Nolan's focus was to craft a tense story and experience based in desperation and survival, where soldiers backs were basically pushed up against a wall, praying for a miracle to save them. You can even see it in the movie quite clearly, too.. To tell this story, trying to include every small detail of the evacuation would not only derail the movie from its focus, but also be too much to fit into the type of movie Dunkirk was.There's a scene where a soldier just jumps into the water to try to swim the channel in sheer desperation
Did the movie graze over and ignore the diversity present at the evacuation? Clearly, the history presented in this article and in the thread shows that. Save a black soldier here and there, a nurse, and some women on the evacuation ships, it was mostly young, white, male British soldiers. But the point I'm trying to make is that diversity is not the focus of this movie and neither is telling a 100% accurate account of what happened at the beach. That's why I said it's a movie, not a documentary. Schindler's List, for example, inserted fictional characters and dramatized the life of Oscar Schindler to deliver a powerful movie experience; it's focus was not on the history of the holocaust, but more so the emotional significance of it and what it meant to us as a society and as humanity. Dunkirk does the same here, but with the desperation and fear present at those beaches.

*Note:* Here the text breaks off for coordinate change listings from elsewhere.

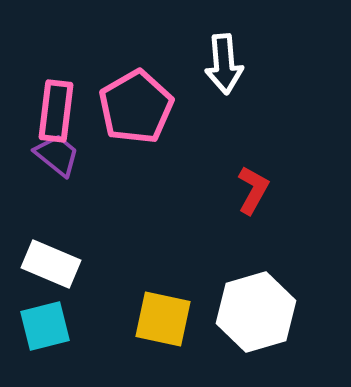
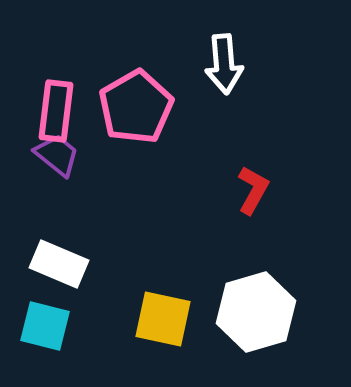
white rectangle: moved 8 px right
cyan square: rotated 28 degrees clockwise
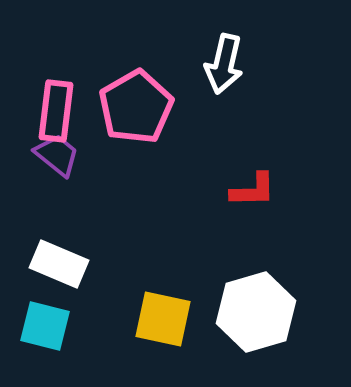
white arrow: rotated 18 degrees clockwise
red L-shape: rotated 60 degrees clockwise
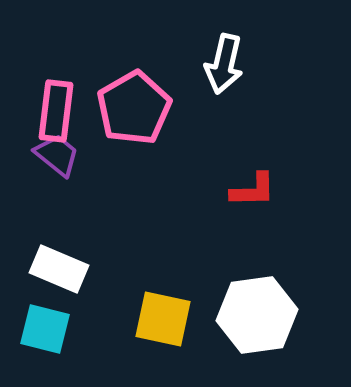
pink pentagon: moved 2 px left, 1 px down
white rectangle: moved 5 px down
white hexagon: moved 1 px right, 3 px down; rotated 8 degrees clockwise
cyan square: moved 3 px down
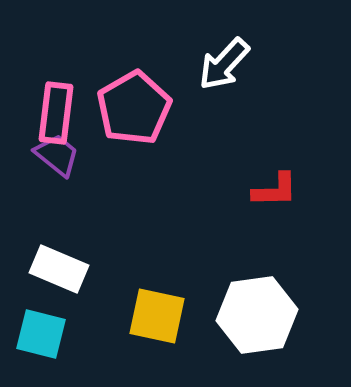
white arrow: rotated 30 degrees clockwise
pink rectangle: moved 2 px down
red L-shape: moved 22 px right
yellow square: moved 6 px left, 3 px up
cyan square: moved 4 px left, 5 px down
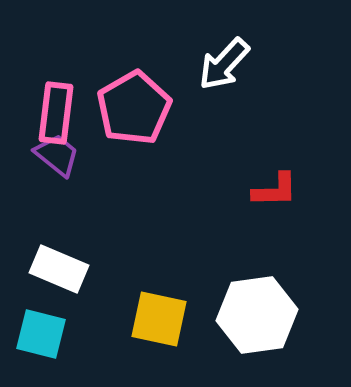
yellow square: moved 2 px right, 3 px down
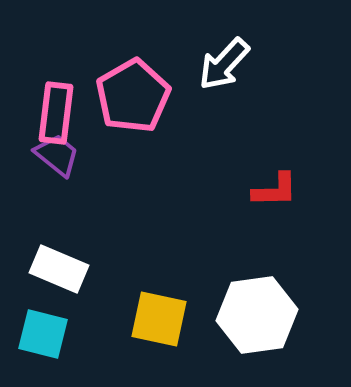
pink pentagon: moved 1 px left, 12 px up
cyan square: moved 2 px right
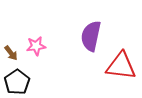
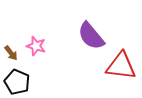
purple semicircle: rotated 52 degrees counterclockwise
pink star: rotated 24 degrees clockwise
black pentagon: rotated 15 degrees counterclockwise
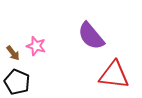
brown arrow: moved 2 px right
red triangle: moved 7 px left, 9 px down
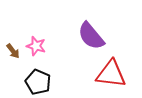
brown arrow: moved 2 px up
red triangle: moved 3 px left, 1 px up
black pentagon: moved 21 px right
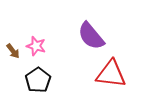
black pentagon: moved 2 px up; rotated 15 degrees clockwise
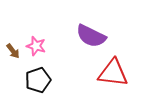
purple semicircle: rotated 24 degrees counterclockwise
red triangle: moved 2 px right, 1 px up
black pentagon: rotated 15 degrees clockwise
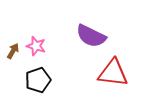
brown arrow: rotated 112 degrees counterclockwise
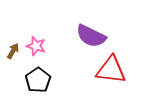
red triangle: moved 2 px left, 3 px up
black pentagon: rotated 15 degrees counterclockwise
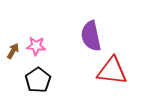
purple semicircle: rotated 52 degrees clockwise
pink star: rotated 12 degrees counterclockwise
red triangle: moved 1 px right, 1 px down
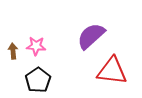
purple semicircle: rotated 60 degrees clockwise
brown arrow: rotated 35 degrees counterclockwise
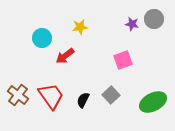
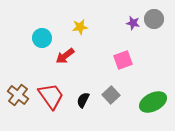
purple star: moved 1 px right, 1 px up
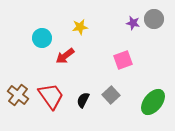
green ellipse: rotated 24 degrees counterclockwise
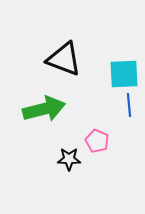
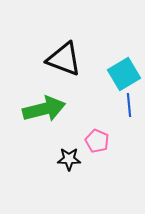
cyan square: rotated 28 degrees counterclockwise
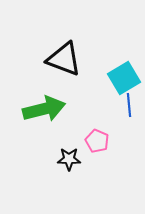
cyan square: moved 4 px down
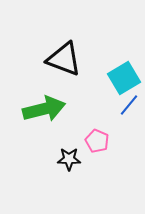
blue line: rotated 45 degrees clockwise
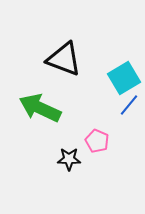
green arrow: moved 4 px left, 1 px up; rotated 141 degrees counterclockwise
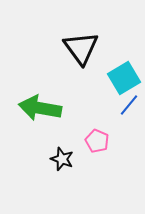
black triangle: moved 17 px right, 11 px up; rotated 33 degrees clockwise
green arrow: rotated 15 degrees counterclockwise
black star: moved 7 px left; rotated 20 degrees clockwise
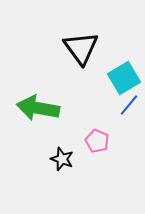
green arrow: moved 2 px left
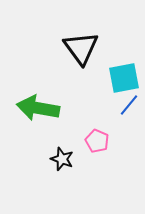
cyan square: rotated 20 degrees clockwise
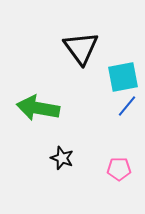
cyan square: moved 1 px left, 1 px up
blue line: moved 2 px left, 1 px down
pink pentagon: moved 22 px right, 28 px down; rotated 25 degrees counterclockwise
black star: moved 1 px up
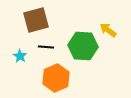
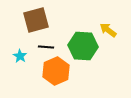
orange hexagon: moved 7 px up
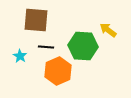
brown square: rotated 20 degrees clockwise
orange hexagon: moved 2 px right
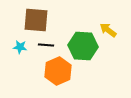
black line: moved 2 px up
cyan star: moved 9 px up; rotated 24 degrees counterclockwise
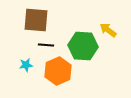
cyan star: moved 6 px right, 18 px down; rotated 16 degrees counterclockwise
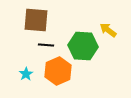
cyan star: moved 9 px down; rotated 24 degrees counterclockwise
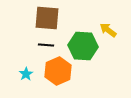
brown square: moved 11 px right, 2 px up
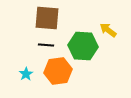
orange hexagon: rotated 16 degrees clockwise
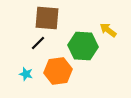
black line: moved 8 px left, 2 px up; rotated 49 degrees counterclockwise
cyan star: rotated 24 degrees counterclockwise
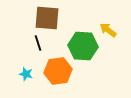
black line: rotated 63 degrees counterclockwise
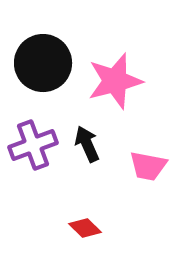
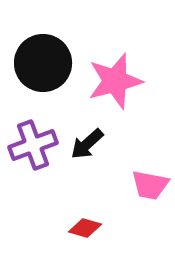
black arrow: rotated 108 degrees counterclockwise
pink trapezoid: moved 2 px right, 19 px down
red diamond: rotated 28 degrees counterclockwise
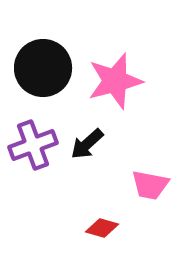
black circle: moved 5 px down
red diamond: moved 17 px right
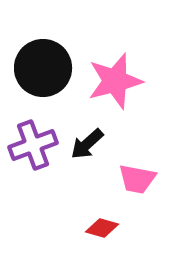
pink trapezoid: moved 13 px left, 6 px up
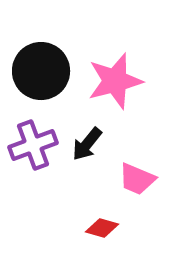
black circle: moved 2 px left, 3 px down
black arrow: rotated 9 degrees counterclockwise
pink trapezoid: rotated 12 degrees clockwise
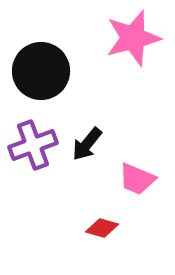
pink star: moved 18 px right, 43 px up
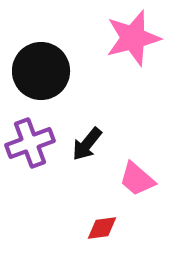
purple cross: moved 3 px left, 2 px up
pink trapezoid: rotated 18 degrees clockwise
red diamond: rotated 24 degrees counterclockwise
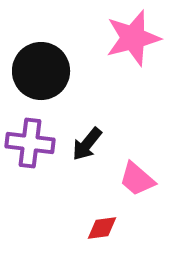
purple cross: rotated 27 degrees clockwise
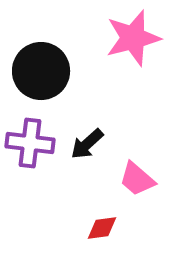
black arrow: rotated 9 degrees clockwise
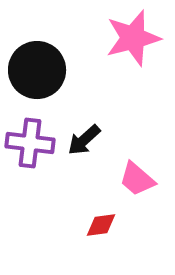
black circle: moved 4 px left, 1 px up
black arrow: moved 3 px left, 4 px up
red diamond: moved 1 px left, 3 px up
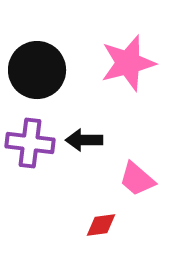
pink star: moved 5 px left, 25 px down
black arrow: rotated 42 degrees clockwise
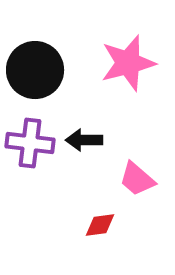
black circle: moved 2 px left
red diamond: moved 1 px left
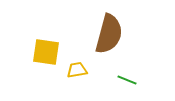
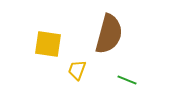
yellow square: moved 2 px right, 8 px up
yellow trapezoid: rotated 60 degrees counterclockwise
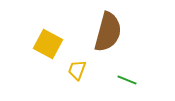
brown semicircle: moved 1 px left, 2 px up
yellow square: rotated 20 degrees clockwise
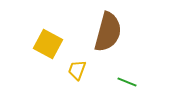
green line: moved 2 px down
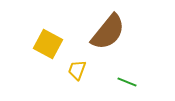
brown semicircle: rotated 24 degrees clockwise
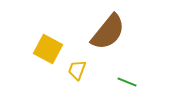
yellow square: moved 5 px down
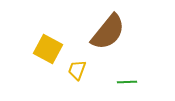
green line: rotated 24 degrees counterclockwise
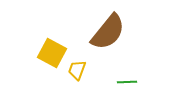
yellow square: moved 4 px right, 4 px down
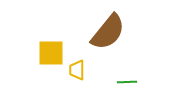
yellow square: moved 1 px left; rotated 28 degrees counterclockwise
yellow trapezoid: rotated 20 degrees counterclockwise
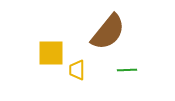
green line: moved 12 px up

Like I said in my original post, it wouldn't have hurt to have more diversity in the background of the movie and would have been a nice nod to all of the others who were there and who helped. But showing that is not essential to the movie Nolan wanted to make, and maybe they were either forgotten or omitted because their participation wasn't a part of the story he wanted to tell. All I'm trying to say is the movie isn't ruined because it isn't a entirely accurate reflection of history, and movies shouldn't be held to that standard unless it is directly relevant to the story it's trying to tell. Dunkirk focuses on the British troops and the British civilians who helped them, so that's why they were the bulk of the film. Like I mentioned earlier, it's not a case of Exodus: Gods and Kings where Egyptians were played by popular white actors, undermining the racial and cultural significance of those characters and historical figures that were present in the movie. That's wrong and that's gross. But Dunkirk omits parts of history not to champion white people and put down non-white people, but because the movie was focused on the British. And by British I mean those of British nationality, not the British Army as a whole. This was done to make it more meaningful when your people - civilians at that - risks their lives to save you. I guess the film could be a bit nationalistic in that sense, but it was focus on the British soldiers and the British people.
It doesn't surprise me that he made a Brexit infomercial, he lost me with his libertarian infomercial years ago.
400,000. The 300,000 were the survivorsAt Dunkirk those four Indian mule companies were a tiny, tiny part of a huge army. 300,000 British troops and eiter 500 or 1800 Indians depending on your source.